Un ejemplo que se enseña en el hogar.

El psicólogo mexicano Mariano Lechuga heredó la puntualidad de su padre. "Aprendí sus hábitos desde niño. Y como estudiante de psicología encontré pocos estudios sobre el tema. Así fue que decidí armar un taller para que las personas logren volverse puntuales", explica a Domingo desde la Universidad Anáhuac, donde trabaja. Sus cursos empezaron en 2011 y continúan hasta hoy, sobre todo en el ámbito empresarial. "Entre el público general no fueron muy bien recibidos, porque a la gente no le gusta reconocerse impuntual", admite.

Personalidad y puntualidad.

Más allá de los factores culturales, sociales y ambientales, para el psicólogo Alberto Chertok la impuntualidad responde a la personalidad. "Los sujetos obsesivos hacen lo imposible por llegar en hora y se estresan incluso ante pequeños retrasos. Las personas con baja tolerancia a las frustraciones actúan al influjo de los estímulos del ambiente: son inmediatistas, les cuesta posponer cualquier gratificación y por eso se retrasan en el cumplimiento de sus obligaciones. Los sujetos que desean trasmitir un imagen de importancia procuran ser esperados en lugar de esperar a los demás, y las personalidades narcisistas se consideran tan especiales que les parece natural que los demás aguarden su llegada". Además, dice, en un "impuntual crónico" lo central es la falta de organización y planificación.

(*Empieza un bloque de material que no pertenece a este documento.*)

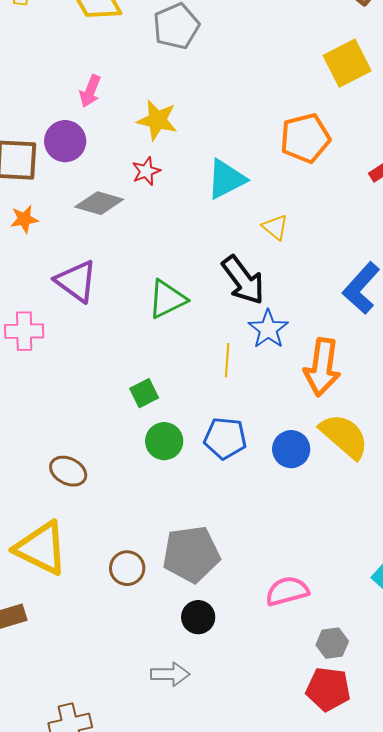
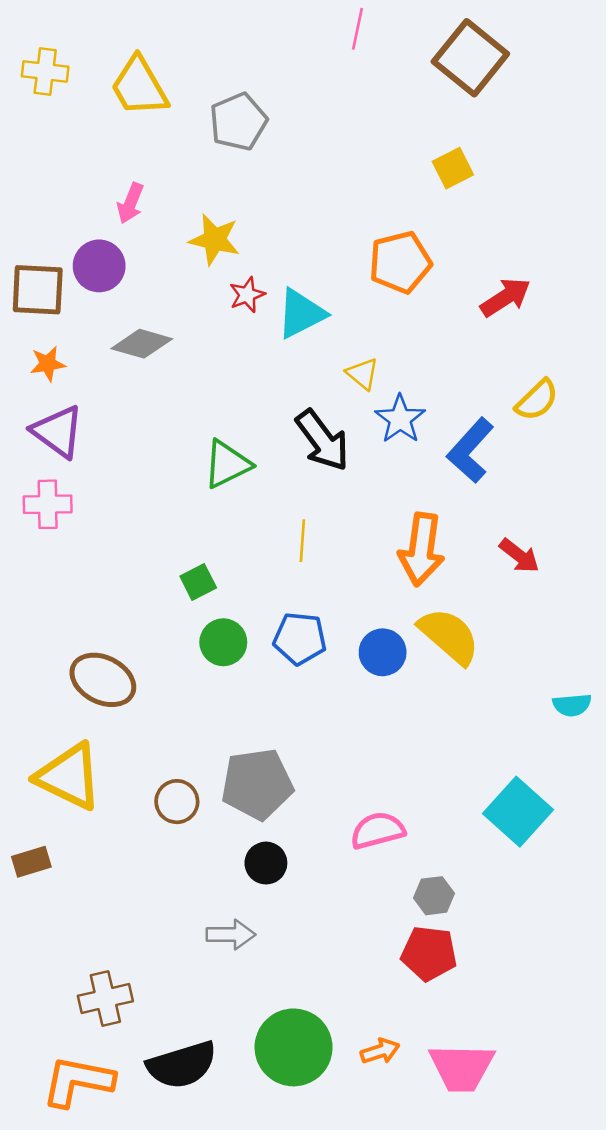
yellow square: (347, 63) -> (453, 168), size x0.7
red star: (146, 171) -> (247, 295), moved
purple triangle: (76, 281) -> (58, 432), moved
blue star: (268, 329) -> (400, 419), moved
brown ellipse: (68, 471) -> (103, 680), size x1.4

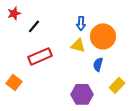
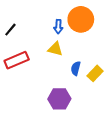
orange circle: (103, 36) -> (81, 19), moved
yellow rectangle: (117, 85) -> (95, 73), moved

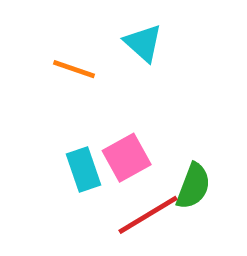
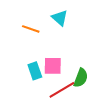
pink square: (127, 158) -> (53, 66), turned 30

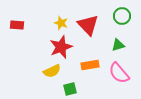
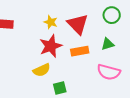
orange rectangle: (90, 65) -> (80, 51), moved
pink semicircle: (119, 73) -> (109, 72), turned -35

El retraso tiene sus costos.

La puntualidad, dicen los psicólogos que han trabajado el tema, es un compromiso con uno mismo y, sobre todo, con los demás. Por eso, suele ser punto de partida de problemas en el trabajo, discusiones de pareja o peleas entre amigos. Todas situaciones ante las que el impuntual, en general, no es indiferente. "Se siente culpable por los contratiempos que ocasiona. De hecho, muchas veces el propio sujeto sufre las consecuencias de su retraso. Lo percibe como un hábito inconveniente que debería corregir en beneficio propio y de los demás", señala Alberto Chertok. En general, agrega el psicólogo, además del "precio concreto" que se paga por el retraso —como no poder ver una película o el partido desde el comienzo— los costos son sobre todo emocionales, e incluyen conflictos, reproches e irritación.